Discovery of active modules has shown the way for diagnostic and therapeutic interventions. For instance, active modules showing the patterns of gene expression correlated with specific disease phenotypes can help to develop valuable biomarkers for disease classification Mitra et al., 2013. However, our ModuLand study showed thatoverlapping modules between normal and cancer states were different for all five tissues ( Figure 5 ). In the brain, numbers of nodes and edge forming the overlapping networks were decreased in cancer condition ( Figure 5A ). But, in other cases, the node and the edge number forming the overlapping network were increased. The highest fluctuation of overlapping module occurs in case of ovary ( Figure 5D ). In ovary, the number of nodes forming the overlapping module was 5 in normal tissue and 11 in cancer. The nodes of the overlapping module can be said as the crucial nodes with module centrality of the respective network. The important network properties of the overlapping modules were also shownthedifferent degree of fluctuation, which has been compared (Supplementary file S5: S5a1, S5a2; S5b1, S5b2; S5c1, S5c2; S5d1, S5d2; S5e1, S5e2). Module-based biomarkers achieve greater predictive power and reproducibility over single gene markers, as demonstrated for the classification of several forms of cancers including breast cancers Chuang et al., 2007, ovarian cancer Bapat et al., 2010 and glioblastomas Miller et al., 2011. Because active modules can reveal pathwaycentric insights reinforced by multiple lines of evidence, they naturally provide mechanistic explanations for complex traits and multi-genic diseases like cancer. Moreover, active modules can assist in the discovery of drug-target pathways and in predicting response to chemotherapy.

Figure 5.

The correlation among the nodes of the overlapping modules was represented by correlation matrix and correlation histogram. Correlation matrix represents possible interactions of the overlapping modules at a certain threshold level (here 1.0). Correlation matrix (Supplementary file S6: S6a1, S6a2; S6b1, S562; S6c1, S6c2; S6d1, S562; S6e1, S6e2) and histogram indicate that the nodes of overlapping modules show different degree of interaction in normal and cancer condition ( Figure 6 ). Number of the nodes involved in overlapping modules is significantly increased (at p-value≤ 0.01) between normal and cancer conditions in all five tissues except brain (Supplementary file S7).

Figure 6.

This study speculates cancer associated complexes which are real biologically functional units and leads us to stride on the biological reality.
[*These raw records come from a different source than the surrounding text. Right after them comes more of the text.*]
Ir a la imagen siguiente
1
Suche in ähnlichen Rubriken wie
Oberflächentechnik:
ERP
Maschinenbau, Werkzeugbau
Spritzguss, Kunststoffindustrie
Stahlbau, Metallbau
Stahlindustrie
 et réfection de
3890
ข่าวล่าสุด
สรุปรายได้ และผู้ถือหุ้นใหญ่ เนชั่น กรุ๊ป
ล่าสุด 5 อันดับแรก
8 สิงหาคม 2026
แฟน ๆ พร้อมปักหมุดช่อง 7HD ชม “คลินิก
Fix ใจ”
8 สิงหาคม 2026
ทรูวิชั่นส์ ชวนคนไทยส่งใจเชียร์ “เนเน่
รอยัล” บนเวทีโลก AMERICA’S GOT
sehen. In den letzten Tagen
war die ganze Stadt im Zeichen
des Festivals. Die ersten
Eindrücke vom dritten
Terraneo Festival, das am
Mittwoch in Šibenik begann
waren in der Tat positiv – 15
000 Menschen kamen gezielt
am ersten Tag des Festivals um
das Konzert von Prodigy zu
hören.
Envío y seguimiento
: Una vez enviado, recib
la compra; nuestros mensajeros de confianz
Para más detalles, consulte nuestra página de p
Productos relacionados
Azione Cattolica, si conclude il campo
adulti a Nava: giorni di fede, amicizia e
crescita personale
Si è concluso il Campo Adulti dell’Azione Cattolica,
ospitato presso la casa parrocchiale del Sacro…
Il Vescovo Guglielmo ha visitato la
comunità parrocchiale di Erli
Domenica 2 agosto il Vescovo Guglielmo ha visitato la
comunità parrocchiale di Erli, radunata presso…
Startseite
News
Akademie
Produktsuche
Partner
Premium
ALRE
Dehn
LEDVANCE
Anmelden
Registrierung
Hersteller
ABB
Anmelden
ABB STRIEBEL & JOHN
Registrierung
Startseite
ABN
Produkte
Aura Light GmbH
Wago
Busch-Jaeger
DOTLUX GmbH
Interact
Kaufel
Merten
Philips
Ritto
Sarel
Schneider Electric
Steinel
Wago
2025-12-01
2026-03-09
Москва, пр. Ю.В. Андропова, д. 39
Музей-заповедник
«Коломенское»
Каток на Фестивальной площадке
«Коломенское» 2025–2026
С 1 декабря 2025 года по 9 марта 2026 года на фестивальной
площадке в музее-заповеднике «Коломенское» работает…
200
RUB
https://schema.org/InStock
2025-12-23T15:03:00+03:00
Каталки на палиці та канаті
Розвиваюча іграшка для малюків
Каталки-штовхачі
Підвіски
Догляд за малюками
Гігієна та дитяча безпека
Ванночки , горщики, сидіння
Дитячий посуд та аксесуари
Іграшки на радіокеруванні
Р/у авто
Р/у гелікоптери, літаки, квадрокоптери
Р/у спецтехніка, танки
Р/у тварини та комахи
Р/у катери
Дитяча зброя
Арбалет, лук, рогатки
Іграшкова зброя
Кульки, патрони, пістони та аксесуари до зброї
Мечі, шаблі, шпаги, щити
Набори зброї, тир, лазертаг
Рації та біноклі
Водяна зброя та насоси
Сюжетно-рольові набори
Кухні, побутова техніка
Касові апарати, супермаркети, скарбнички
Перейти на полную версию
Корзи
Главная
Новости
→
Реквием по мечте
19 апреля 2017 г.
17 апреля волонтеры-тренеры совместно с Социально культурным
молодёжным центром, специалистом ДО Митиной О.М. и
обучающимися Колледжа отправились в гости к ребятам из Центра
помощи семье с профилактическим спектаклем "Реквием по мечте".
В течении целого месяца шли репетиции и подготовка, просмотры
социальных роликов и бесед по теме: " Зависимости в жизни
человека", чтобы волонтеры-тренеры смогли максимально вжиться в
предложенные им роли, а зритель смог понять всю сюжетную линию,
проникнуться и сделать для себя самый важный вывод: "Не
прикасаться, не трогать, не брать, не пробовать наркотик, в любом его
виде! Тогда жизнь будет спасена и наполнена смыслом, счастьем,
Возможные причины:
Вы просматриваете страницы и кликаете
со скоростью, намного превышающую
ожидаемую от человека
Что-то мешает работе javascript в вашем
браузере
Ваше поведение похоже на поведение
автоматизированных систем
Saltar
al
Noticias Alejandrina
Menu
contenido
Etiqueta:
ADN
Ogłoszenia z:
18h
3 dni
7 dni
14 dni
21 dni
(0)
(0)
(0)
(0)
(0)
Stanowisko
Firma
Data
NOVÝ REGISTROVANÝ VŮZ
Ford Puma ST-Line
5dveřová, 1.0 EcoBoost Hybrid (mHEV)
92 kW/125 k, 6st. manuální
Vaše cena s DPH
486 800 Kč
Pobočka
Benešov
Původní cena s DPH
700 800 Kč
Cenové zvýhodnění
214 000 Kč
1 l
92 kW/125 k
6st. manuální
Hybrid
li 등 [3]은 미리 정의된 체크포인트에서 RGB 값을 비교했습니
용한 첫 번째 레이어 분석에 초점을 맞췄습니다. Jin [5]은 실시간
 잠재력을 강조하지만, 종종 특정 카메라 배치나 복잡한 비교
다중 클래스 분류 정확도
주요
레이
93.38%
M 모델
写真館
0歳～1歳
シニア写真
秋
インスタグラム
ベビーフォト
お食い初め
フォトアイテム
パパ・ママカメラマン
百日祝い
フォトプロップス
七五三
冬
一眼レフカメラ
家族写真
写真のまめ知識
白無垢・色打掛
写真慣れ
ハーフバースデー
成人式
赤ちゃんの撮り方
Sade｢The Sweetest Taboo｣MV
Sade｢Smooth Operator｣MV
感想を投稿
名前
However, our comprehensive network modularity analysis can address the molecular signatures which can be the promising candidates of drug target for cancer therapy. The network modularity robustness, on the other hand, can provide a new paradigm to understand the relationship between cellular networks and cancer demeanors. In our study, brain shows different results in both detection of molecular complex and detection of overlapping modules.

Unlike other tissues, number of ranked molecular complexes and nodes involved in the overlapping module are lower in cancer condition. Intriguingly, cancers having the protein interaction networks of lower molecular complex with less modular signaling are more curable than others. Here we considered commonly used un-weighted and static network which may lower its reliability to understand the real the dynamic physical nature of living tissues. The further expedition is required for better understanding of the networking level of biological processes of cancer.